[Stored data]

::::

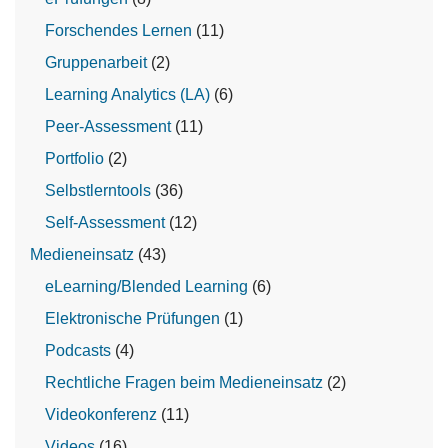
Forschendes Lernen
(11)
Gruppenarbeit
(2)
Learning Analytics (LA)
(6)
Peer-Assessment
(11)
Portfolio
(2)
Selbstlerntools
(36)
Self-Assessment
(12)
Medieneinsatz
(43)
eLearning/Blended Learning
(6)
Elektronische Prüfungen
(1)
Podcasts
(4)
Rechtliche Fragen beim Medieneinsatz
(2)
Videokonferenz
(11)
Videos
(16)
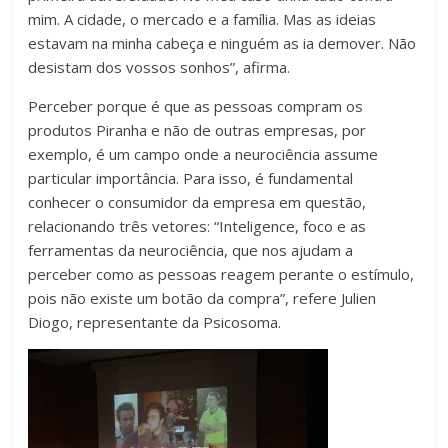
mim. A cidade, o mercado e a família. Mas as ideias
estavam na minha cabeça e ninguém as ia demover. Não
desistam dos vossos sonhos”, afirma.
Perceber porque é que as pessoas compram os
produtos Piranha e não de outras empresas, por
exemplo, é um campo onde a neurociência assume
particular importância. Para isso, é fundamental
conhecer o consumidor da empresa em questão,
relacionando três vetores: “Inteligence, foco e as
ferramentas da neurociência, que nos ajudam a
perceber como as pessoas reagem perante o estímulo,
pois não existe um botão da compra”, refere Julien
Diogo, representante da Psicosoma.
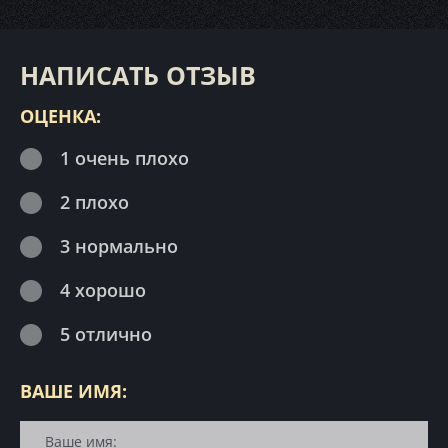
НАПИСАТЬ ОТЗЫВ
ОЦЕНКА:
1 очень плохо
2 плохо
3 нормально
4 хорошо
5 отлично
ВАШЕ ИМЯ:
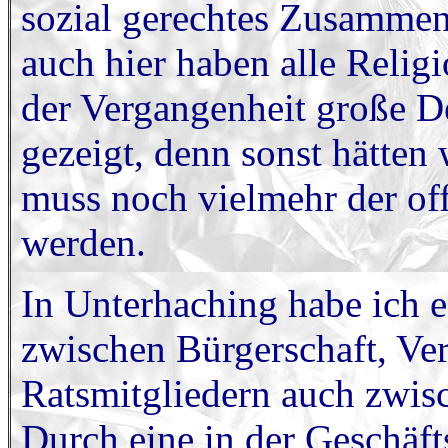
sozial gerechtes Zusammen
auch hier haben alle Relig
der Vergangenheit große De
gezeigt, denn sonst hätten
muss noch vielmehr der of
werden.
In Unterhaching habe ich es
zwischen Bürgerschaft, Ve
Ratsmitgliedern auch zwisc
Durch eine in der Geschäf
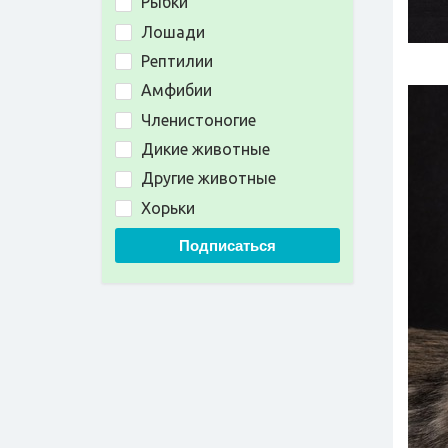
Рыбки
Лошади
Рептилии
Амфибии
Членистоногие
Дикие животные
Другие животные
Хорьки
Подписаться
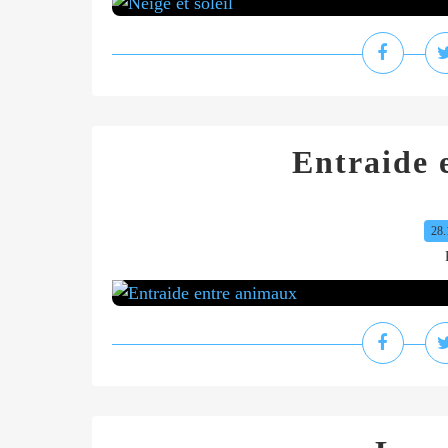
Entraide 
28.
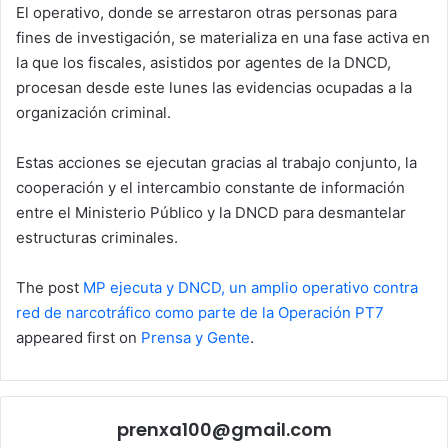
El operativo, donde se arrestaron otras personas para
fines de investigación, se materializa en una fase activa en
la que los fiscales, asistidos por agentes de la DNCD,
procesan desde este lunes las evidencias ocupadas a la
organización criminal.
Estas acciones se ejecutan gracias al trabajo conjunto, la
cooperación y el intercambio constante de información
entre el Ministerio Público y la DNCD para desmantelar
estructuras criminales.
The post
MP ejecuta y DNCD, un amplio operativo contra
red de narcotráfico como parte de la Operación PT7
appeared first on
Prensa y Gente
.
prenxa100@gmail.com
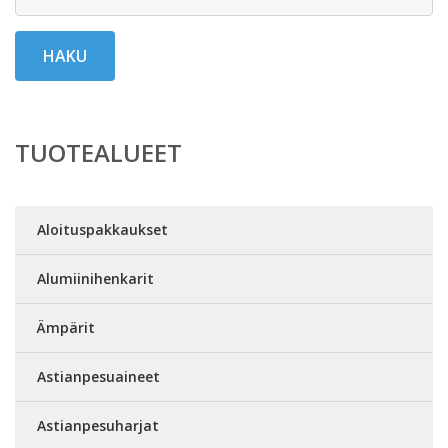
HAKU
TUOTEALUEET
Aloituspakkaukset
Alumiinihenkarit
Ämpärit
Astianpesuaineet
Astianpesuharjat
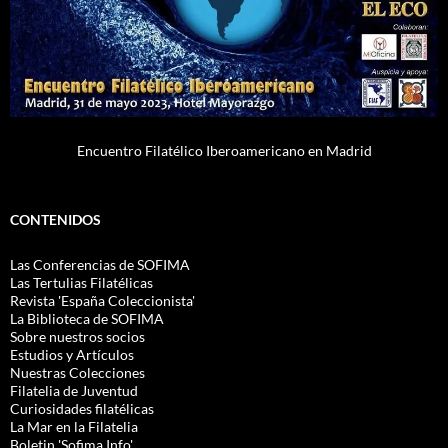
Encuentro Filatélico Iberoamericano en Madrid
CONTENIDOS
Las Conferencias de SOFIMA
Las Tertulias Filatélicas
Revista 'España Coleccionista'
La Biblioteca de SOFIMA
Sobre nuestros socios
Estudios y Artículos
Nuestras Colecciones
Filatelia de Juventud
Curiosidades filatélicas
La Mar en la Filatelia
Boletin 'Sofima.Info'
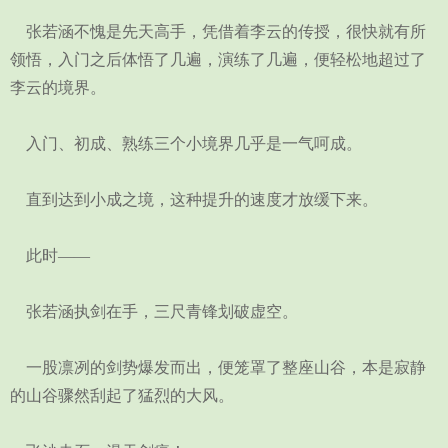
张若涵不愧是先天高手，凭借着李云的传授，很快就有所
领悟，入门之后体悟了几遍，演练了几遍，便轻松地超过了
李云的境界。
入门、初成、熟练三个小境界几乎是一气呵成。
直到达到小成之境，这种提升的速度才放缓下来。
此时——
张若涵执剑在手，三尺青锋划破虚空。
一股凛冽的剑势爆发而出，便笼罩了整座山谷，本是寂静
的山谷骤然刮起了猛烈的大风。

::::

[ASSIGNMENT]: Look through the data above and report every line in which "operativo" appears.

[TASK ANSWER]:
El operativo, donde se arrestaron otras personas para
MP ejecuta y DNCD, un amplio operativo contra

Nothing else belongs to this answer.